(Extracted page text data)
———

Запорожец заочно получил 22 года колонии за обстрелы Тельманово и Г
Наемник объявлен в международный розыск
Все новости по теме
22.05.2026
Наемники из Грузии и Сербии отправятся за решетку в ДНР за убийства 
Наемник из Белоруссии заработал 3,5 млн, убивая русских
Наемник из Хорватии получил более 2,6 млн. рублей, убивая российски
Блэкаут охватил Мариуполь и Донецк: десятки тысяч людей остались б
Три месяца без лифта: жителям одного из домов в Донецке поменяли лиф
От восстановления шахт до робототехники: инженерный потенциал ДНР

———

Task to carry out =
Every record listed above needs to be written out again exactly.

Completed exercise =
Запорожец заочно получил 22 года колонии за обстрелы Тельманово и Г
Наемник объявлен в международный розыск
Все новости по теме
22.05.2026
Наемники из Грузии и Сербии отправятся за решетку в ДНР за убийства 
Наемник из Белоруссии заработал 3,5 млн, убивая русских
Наемник из Хорватии получил более 2,6 млн. рублей, убивая российски
Блэкаут охватил Мариуполь и Донецк: десятки тысяч людей остались б
Три месяца без лифта: жителям одного из домов в Донецке поменяли лиф
От восстановления шахт до робототехники: инженерный потенциал ДНР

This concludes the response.